Environment groups ForestEthics and RE Sources for Sustainable Communities held a series of webinars and workshops in October to help the community organize thoughts about Shell’s proposal.

The groups said they hope more comments on the environmental impact statement will better the chance that the scope will extend beyond the March Point site.

“I think the scope should be as broad as possible, as inclusive as possible of all the potential impacts along the rail corridor,” Anacortes resident Carolyn Gastellum said.

Oil trains that now go to the Tesoro Anacortes Refinery on March Point — and would head to the Shell facility if the proposal goes through — pass through Conway, Mount Vernon and Burlington, and over the Skagit River and Swinomish Channel, which connects with Padilla Bay.

That’s just in Skagit County.

From its origin in North Dakota, Bakken crude oil moved by train passes through four other states and several other Washington counties, according to a BNSF Railway Northern Corridor map.

“This proposed nearly daily transportation of huge volumes of a dangerous product through our communities is extremely risky,” Mount Vernon resident Mary Ruth Holder said.

Holder is one of many who live within a half-mile of the train tracks — an area the Federal Railroad Administration has defined as the blast zone.

“I am concerned for the safety of myself, my neighbors and the city I love,” she said.
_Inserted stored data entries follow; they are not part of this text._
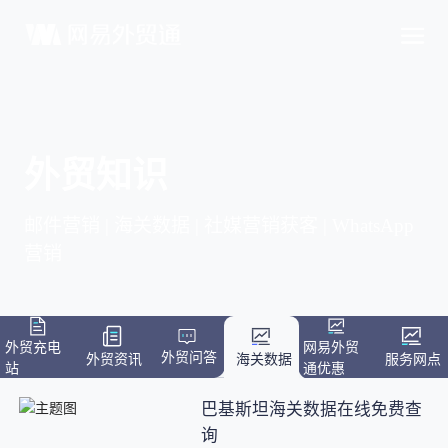
外贸知识
邮件营销 | 海关数据 | 社媒营销获客 | WhatsApp
营销
外贸充电
网易外贸
外贸问答
外贸资讯
海关数据
服务网点
站
通优惠
巴基斯坦海关数据在线免费查
询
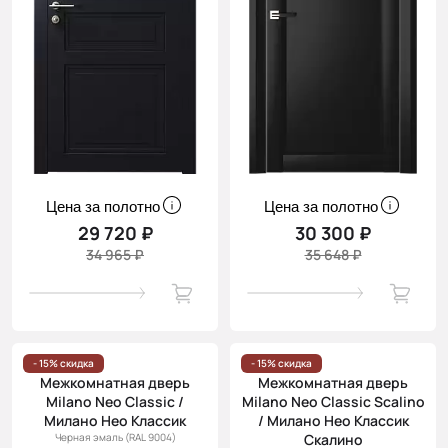
Цена за полотно
Цена за полотно
29 720 ₽
30 300 ₽
34 965 ₽
35 648 ₽
- 15% скидка
- 15% скидка
Межкомнатная дверь
Межкомнатная дверь
Milano Neo Classic /
Milano Neo Classic Scalino
Милано Нео Классик
/ Милано Нео Классик
Черная эмаль (RAL 9004)
Скалино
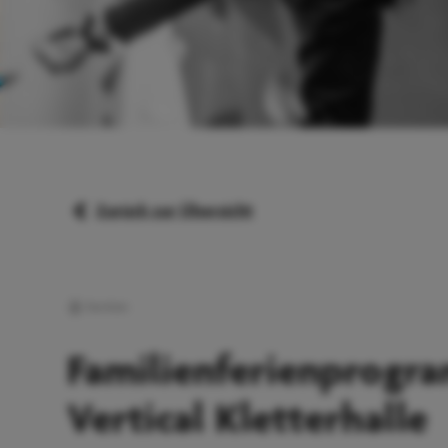
Zurück zur Übersicht
Familien
Familienferienprogr
Vertical Kletterhalle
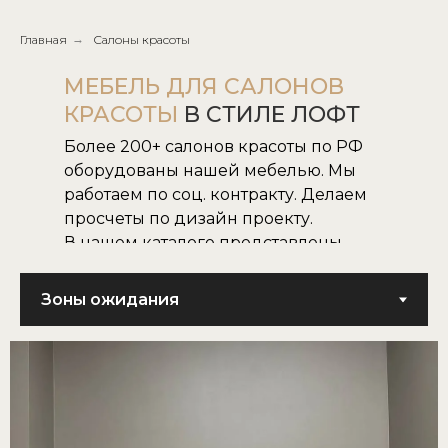
Главная
→
Салоны красоты
МЕБЕЛЬ ДЛЯ САЛОНОВ
КРАСОТЫ
В СТИЛЕ ЛОФТ
Более 200+ салонов красоты по РФ
оборудованы нашей мебелью. Мы
работаем по соц. контракту. Делаем
просчеты по дизайн проекту.
В нашем каталоге представлены
все наши модели.
Не нашли нужную для вас модель,
воплотим в жизнь модель по
картинке или фото.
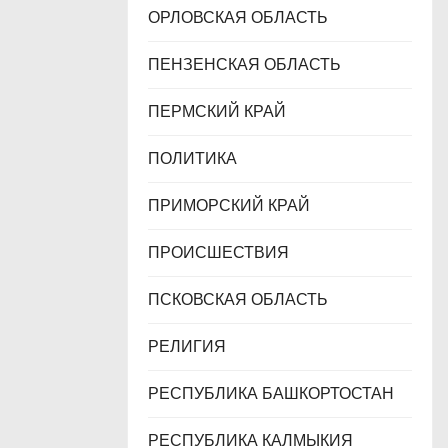
ОРЛОВСКАЯ ОБЛАСТЬ
ПЕНЗЕНСКАЯ ОБЛАСТЬ
ПЕРМСКИЙ КРАЙ
ПОЛИТИКА
ПРИМОРСКИЙ КРАЙ
ПРОИСШЕСТВИЯ
ПСКОВСКАЯ ОБЛАСТЬ
РЕЛИГИЯ
РЕСПУБЛИКА БАШКОРТОСТАН
РЕСПУБЛИКА КАЛМЫКИЯ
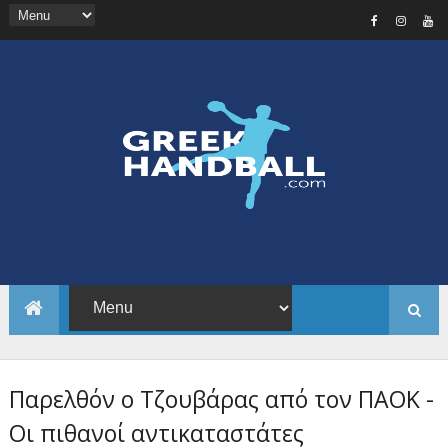
Παρελθόν ο Τζουβάρας από τον ΠΑΟΚ -
Οι πιθανοί αντικαταστάτες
Erica Frank and Laura Skelton of the state group of the Physicians for Social Responsibility say the EIS should examine derailments, spills, explosions, traffic impacts, train noise, air and water pollution, and effects on climate change.

Frank said the study should also evaluate whether communities are prepared for the worst.

“Could local health care and emergency response systems handle a worst-case accident?” she said.

Tom Glade, president of the nonprofit Evergreen Islands, said the study should include all potential environmental, health and safety, and economic impacts.

“For us, the main problem is that the Bakken crude oil is highly volatile and likely to explode in a derailment ... Our main concern is first the potential of harm to communities like Mount Vernon or Burlington,” Glade said.

He compared the risks of shipping oil by rail to the nuclear power plant proposals Skagit County communities successfully fought in the 1970s.

“It seems like they’re willing to risks the lives of Skagitonians for the economic benefit,” Glade said.

Evergreen Islands, which focuses on environmental law, wants Shell’s project to be denied until at least two rail bridges in Skagit County are replaced and Bakken crude oil is put through a process for safer transport.

Sending highly flammable material cross-country raises concern among many who live and work near the rail lines.

In Skagit County, the tracks pass within a mile of schools in Conway and Mount Vernon, as well as the historic downtown areas in Mount Vernon and Burlington.

The tracks also cross the Skagit River on a 100-year-old wooden bridge and go over the Swinomish Channel on a swing bridge that is even older.

A spill at the Swinomish Channel swing bridge would affect Padilla Bay — prime habitat for young salmon — said Anacortes resident Ed Gastellum, who is involved with the Padilla Bay Foundation.

BNSF spokeswoman Courtney Wallace said in an email that the bridges of concern are two of 13,000 in the country on the railway’s tracks. All bridges, she said, are inspected annually, and some more often than that.

“The visual appearance of these structures is not indicative of their structural integrity ... Both bridges meet all applicable safety standards for rail traffic,” she said.

That’s not enough assurance for those concerned with Padilla Bay, which has one of the largest eelgrass beds on the West Coast and is a treasured source of salmon, shellfish, crabs and other wildlife.

“The health of this marine environment is vital to our fishing industry, subsistence fishing by First Nations members, and tourism in the area. Detailed transparent study of the integrity of these bridges, and who bears liability should they fail, is needed,” Bow resident Ginny Wolff said.